If you are like me wondering why some couples get married once and stay with their partner for the rest of their lives, we are apparently not alone.
It’s a mystery why some get the chance to stay in a relationship until their last breath. And why the most of us are still stuck in the dating scene for as long as we can remember.
It maybe a choice, but for most, it’s trial and error. Often times, the latter and we have to endure five or so breakups before we finally tie the know – but then end up in a nasty divorce in court.
One site bravely declared that they have decoded the secret to a lasting relationship. I immediately read it. The article suggested that instead of looking for a beautiful or financially equipped partner, we should look for someone who is self-aware.
According to the Hindustan Times:
…suggests paying attention to how the person talks about their past relationships. She wrote, “People who don’t have much relational self-awareness tell stories (especially love stories) that are full of blame and shame. They tend to cast themselves as victims and other people as suckers, losers, or fools.”
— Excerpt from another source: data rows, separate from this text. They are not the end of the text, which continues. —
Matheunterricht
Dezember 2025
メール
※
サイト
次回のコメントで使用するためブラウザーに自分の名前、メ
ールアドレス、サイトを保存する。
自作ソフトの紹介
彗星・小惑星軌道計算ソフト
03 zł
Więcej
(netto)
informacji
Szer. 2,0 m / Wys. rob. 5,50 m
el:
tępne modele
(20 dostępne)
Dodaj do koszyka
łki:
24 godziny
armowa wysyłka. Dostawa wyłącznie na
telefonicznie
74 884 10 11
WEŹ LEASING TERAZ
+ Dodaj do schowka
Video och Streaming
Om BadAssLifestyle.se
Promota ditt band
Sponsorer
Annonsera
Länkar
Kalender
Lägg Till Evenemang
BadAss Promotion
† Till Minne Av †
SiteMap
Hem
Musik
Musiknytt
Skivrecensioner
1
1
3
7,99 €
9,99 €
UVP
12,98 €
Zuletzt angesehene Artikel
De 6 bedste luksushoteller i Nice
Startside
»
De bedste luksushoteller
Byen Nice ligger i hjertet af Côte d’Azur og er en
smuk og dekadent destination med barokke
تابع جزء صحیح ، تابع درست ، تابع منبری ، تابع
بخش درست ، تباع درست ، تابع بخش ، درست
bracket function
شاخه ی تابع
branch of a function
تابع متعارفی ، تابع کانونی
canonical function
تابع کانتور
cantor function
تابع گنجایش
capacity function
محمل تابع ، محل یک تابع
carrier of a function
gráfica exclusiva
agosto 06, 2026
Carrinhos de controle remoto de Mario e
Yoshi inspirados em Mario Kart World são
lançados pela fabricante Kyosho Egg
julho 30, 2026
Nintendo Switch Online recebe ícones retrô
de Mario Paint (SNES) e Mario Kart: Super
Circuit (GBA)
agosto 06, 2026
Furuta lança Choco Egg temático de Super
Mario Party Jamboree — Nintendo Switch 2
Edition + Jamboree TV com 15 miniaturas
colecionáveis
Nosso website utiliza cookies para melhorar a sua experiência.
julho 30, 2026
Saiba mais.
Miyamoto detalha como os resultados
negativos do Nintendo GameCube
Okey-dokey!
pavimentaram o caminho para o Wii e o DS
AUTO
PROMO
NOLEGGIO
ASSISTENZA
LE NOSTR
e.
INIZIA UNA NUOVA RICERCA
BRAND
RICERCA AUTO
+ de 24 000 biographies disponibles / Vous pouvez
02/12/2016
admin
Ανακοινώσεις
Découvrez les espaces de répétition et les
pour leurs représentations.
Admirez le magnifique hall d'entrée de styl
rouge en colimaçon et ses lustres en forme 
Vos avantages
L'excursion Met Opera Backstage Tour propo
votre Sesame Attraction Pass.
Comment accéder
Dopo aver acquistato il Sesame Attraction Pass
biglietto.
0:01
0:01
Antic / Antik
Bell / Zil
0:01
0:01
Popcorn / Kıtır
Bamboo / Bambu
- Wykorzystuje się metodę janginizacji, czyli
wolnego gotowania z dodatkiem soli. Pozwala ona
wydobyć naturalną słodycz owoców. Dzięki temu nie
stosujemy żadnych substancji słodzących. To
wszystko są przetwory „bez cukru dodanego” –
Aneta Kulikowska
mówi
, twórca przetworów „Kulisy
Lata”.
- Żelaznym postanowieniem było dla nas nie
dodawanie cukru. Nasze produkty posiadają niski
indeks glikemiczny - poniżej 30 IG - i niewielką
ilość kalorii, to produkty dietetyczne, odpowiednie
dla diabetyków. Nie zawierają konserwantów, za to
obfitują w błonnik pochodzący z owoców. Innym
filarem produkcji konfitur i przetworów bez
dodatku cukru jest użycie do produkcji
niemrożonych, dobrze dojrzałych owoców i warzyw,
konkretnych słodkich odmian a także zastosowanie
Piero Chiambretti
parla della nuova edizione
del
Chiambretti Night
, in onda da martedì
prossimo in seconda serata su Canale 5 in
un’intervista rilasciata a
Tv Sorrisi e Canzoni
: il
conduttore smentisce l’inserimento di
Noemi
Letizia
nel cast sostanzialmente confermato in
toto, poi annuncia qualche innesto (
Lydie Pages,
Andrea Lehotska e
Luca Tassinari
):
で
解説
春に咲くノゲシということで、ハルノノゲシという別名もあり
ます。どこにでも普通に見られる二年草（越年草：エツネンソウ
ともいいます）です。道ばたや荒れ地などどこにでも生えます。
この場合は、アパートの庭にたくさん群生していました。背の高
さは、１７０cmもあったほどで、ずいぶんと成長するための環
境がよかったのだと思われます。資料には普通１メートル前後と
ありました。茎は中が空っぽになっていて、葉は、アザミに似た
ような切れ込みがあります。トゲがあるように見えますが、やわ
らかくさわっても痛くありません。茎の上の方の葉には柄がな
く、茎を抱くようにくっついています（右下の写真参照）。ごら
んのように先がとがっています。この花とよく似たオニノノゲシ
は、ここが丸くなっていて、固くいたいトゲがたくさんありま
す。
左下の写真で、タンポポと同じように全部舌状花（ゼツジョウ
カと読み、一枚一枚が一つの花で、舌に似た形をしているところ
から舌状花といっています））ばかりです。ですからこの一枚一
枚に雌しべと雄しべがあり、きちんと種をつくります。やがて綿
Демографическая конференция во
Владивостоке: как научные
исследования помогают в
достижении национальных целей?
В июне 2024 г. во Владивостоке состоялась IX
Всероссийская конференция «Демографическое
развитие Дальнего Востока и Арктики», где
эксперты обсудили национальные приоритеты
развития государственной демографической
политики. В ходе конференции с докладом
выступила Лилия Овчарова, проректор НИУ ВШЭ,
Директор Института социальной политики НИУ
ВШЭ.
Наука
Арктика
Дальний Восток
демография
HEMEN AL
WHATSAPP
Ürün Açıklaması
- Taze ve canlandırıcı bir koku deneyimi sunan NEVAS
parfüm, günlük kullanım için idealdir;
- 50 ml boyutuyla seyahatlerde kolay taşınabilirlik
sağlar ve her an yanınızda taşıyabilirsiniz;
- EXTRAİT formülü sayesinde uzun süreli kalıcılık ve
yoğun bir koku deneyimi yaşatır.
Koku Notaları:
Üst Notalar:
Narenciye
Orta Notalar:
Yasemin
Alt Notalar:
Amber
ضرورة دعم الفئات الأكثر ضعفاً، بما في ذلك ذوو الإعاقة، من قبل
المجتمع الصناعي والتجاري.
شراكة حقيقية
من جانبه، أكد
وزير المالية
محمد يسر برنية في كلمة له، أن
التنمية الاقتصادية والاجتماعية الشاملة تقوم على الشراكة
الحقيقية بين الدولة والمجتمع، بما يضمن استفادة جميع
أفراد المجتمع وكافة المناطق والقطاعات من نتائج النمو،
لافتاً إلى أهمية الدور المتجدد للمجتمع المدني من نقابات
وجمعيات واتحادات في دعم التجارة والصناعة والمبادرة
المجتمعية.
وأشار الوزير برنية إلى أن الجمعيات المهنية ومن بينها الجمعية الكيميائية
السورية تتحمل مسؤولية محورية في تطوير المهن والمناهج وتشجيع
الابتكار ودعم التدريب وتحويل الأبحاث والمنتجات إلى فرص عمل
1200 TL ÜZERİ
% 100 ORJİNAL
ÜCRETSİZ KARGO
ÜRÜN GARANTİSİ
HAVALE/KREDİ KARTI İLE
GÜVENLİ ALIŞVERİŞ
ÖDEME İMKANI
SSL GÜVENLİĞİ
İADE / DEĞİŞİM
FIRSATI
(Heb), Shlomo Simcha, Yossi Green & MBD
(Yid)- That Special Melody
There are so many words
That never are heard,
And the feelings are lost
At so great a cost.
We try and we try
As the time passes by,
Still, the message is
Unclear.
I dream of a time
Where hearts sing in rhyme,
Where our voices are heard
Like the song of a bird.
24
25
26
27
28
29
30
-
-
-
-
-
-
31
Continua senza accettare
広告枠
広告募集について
On the other hand, a relationally self-aware person might say something like, “It wasn’t the right time for us,” or “It was painful, but I learned from the experience.” As Solomon puts it, they can appreciate the “shades of gray”. Once you’re in a relationship, notice how the person handles himself/herself during conflicts.
A person who is self-aware knows what causes a problem and knows how to resolve it by pinpointing the trigger. They will be able to deal with defensiveness, withdrawal and other defense mechanisms the other shows on impulse.
The trick now is to be self-aware ourselves before we look for a partner. What do you think?